Seti@Home optimized science apps and information

Optimized Seti@Home apps => Windows => Topic started by: nevica on 26 Mar 2008, 05:50:17 am

Title: AMD optimized App
Post by: nevica on 26 Mar 2008, 05:50:17 am
Hello,

I have the following processor:

AuthenticAMD
AMD Athlon(tm) 64 X2 Dual-Core Processor TK-57 [x86 Family 15 Model 104 Stepping 2]

running

Microsoft Windows Vista
Home Edition, Service Pack 1, (06.00.6001.00)

Could anybody please tell me the best optimized app to use on this computer.

Best wishes,

Nevica
Title: Re: AMD optimized App
Post by: KarVi on 26 Mar 2008, 10:44:05 am
As far as I know the best application for your setup is this:

http://calbe.dw70.de/2.4V/2.4V_Windows_x32_SSE2A.zip

I've run it with good results on on my X2-3800+, and use it now on my Phenom.

Keep an eye out, sometime in the not too distant future, newer and significantly faster apps will be released.
Title: Re: AMD optimized App
Post by: nevica on 26 Mar 2008, 11:19:11 am
Hello Karvi,

Thanks for your reply.

I am a bit confused as to how many bits my processor has. It has a 64 in its name so I presume it is 64 bit. I not that the optimised app you suggested has a 32 in it so I presume this means 32 bit. Please could you enlighten me.

Regards,

Nevica
Title: Re: AMD optimized App
Post by: KarVi on 26 Mar 2008, 05:16:27 pm
If you run a 64 bit version of Vista, you can use the 64-bit or the 32-bit client.

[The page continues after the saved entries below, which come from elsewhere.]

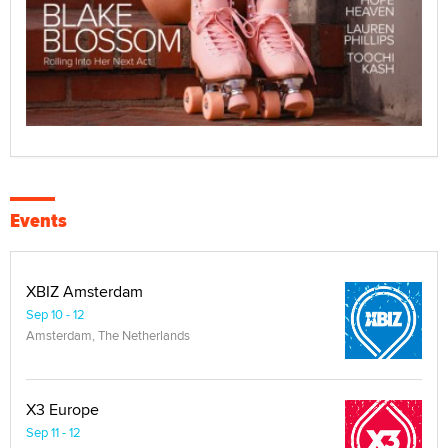
Events
XBIZ Amsterdam
Sep 10 - 12
Amsterdam, The Netherlands
X3 Europe
Sep 11 - 12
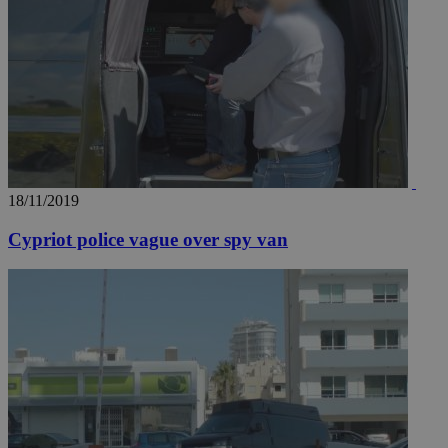
18/11/2019
Cypriot police vague over spy van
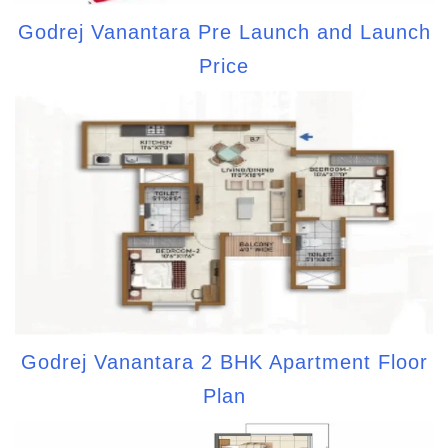
Godrej Vanantara Pre Launch and Launch
Price
Godrej Vanantara 2 BHK Apartment Floor
Plan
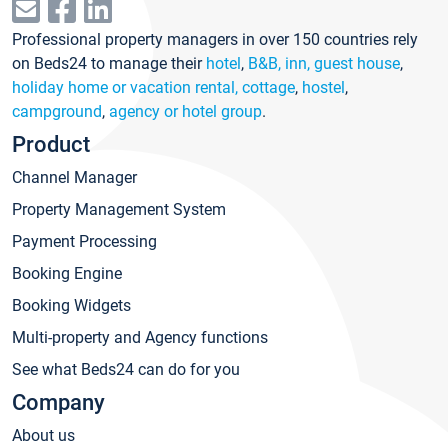
Professional property managers in over 150 countries rely
on Beds24 to manage their
hotel
,
B&B, inn, guest house
,
holiday home or vacation rental, cottage
,
hostel
,
campground
,
agency or hotel group
.
Product
Channel Manager
Property Management System
Payment Processing
Booking Engine
Booking Widgets
Multi-property and Agency functions
See what Beds24 can do for you
Company
About us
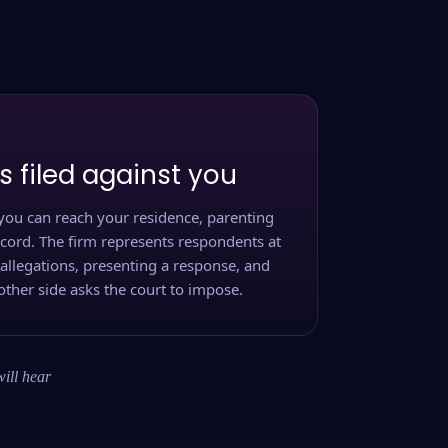
s filed against you
you can reach your residence, parenting
ecord. The firm represents respondents at
 allegations, presenting a response, and
other side asks the court to impose.
will hear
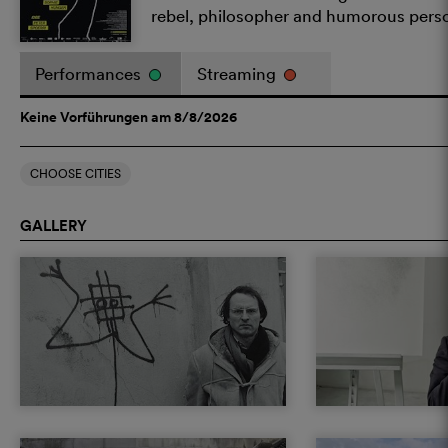
rebel, philosopher and humorous pers
Performances
Streaming
Keine Vorführungen am 8/8/2026
CHOOSE CITIES
GALLERY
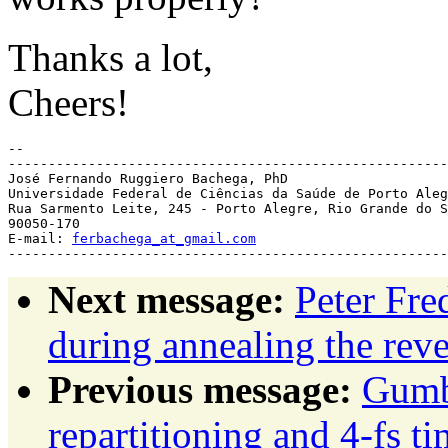
Thanks a lot,
Cheers!
-- 

-------------------------------------------------------
José Fernando Ruggiero Bachega, PhD

Universidade Federal de Ciências da Saúde de Porto Aleg
Rua Sarmento Leite, 245 - Porto Alegre, Rio Grande do S
90050-170

E-mail: 
ferbachega_at_gmail.com
Next message:
Peter Fre
during annealing the reve
Previous message:
Gumb
repartitioning and 4-fs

If you run the 32-bit version of vista you have to use the 32-bit version.

Both can be found at:

http://calbe.dw70.de/seti.html

I think I read somewhere that the 32-bit client was still the fastest, but I could be wrong. The difference will not be big anyway.
Title: Re: AMD optimized App
Post by: nevica on 03 Apr 2008, 03:29:20 pm
Karvi,

I am, in fact, using the 32 bit version of Windows Vista Home Premium.

On this page:

http://calbe.dw70.de/win32.html

Could you tell me me the app I should be using with:

AuthenticAMD
AMD Athlon(tm) 64 X2 Dual-Core Processor TK-57 [x86 Family 15 Model 104 Stepping 2]

Thanks,

Nevica

Title: Re: AMD optimized App
Post by: Josef W. Segur on 03 Apr 2008, 03:47:19 pm
...
Could you tell me me the app I should be using with:

AuthenticAMD
AMD Athlon(tm) 64 X2 Dual-Core Processor TK-57 [x86 Family 15 Model 104 Stepping 2]

2.4V Windows x32 SSE2 AMD
                                                      Joe
Title: Re: AMD optimized App
Post by: KarVi on 03 Apr 2008, 05:05:55 pm
Listen to Joe  :)

It's the same answer I gave you in my first reply.
Title: Re: AMD optimized App
Post by: Slagathor on 25 Apr 2008, 10:24:45 pm
So what your saying is, I could have still used the 32bit Seti???     :o
I just went to 64 bit Vista, right now using the normal BOINC cause the optimized BOINC wouldnt work, and the optimized 64 bit SSE2 Seti.......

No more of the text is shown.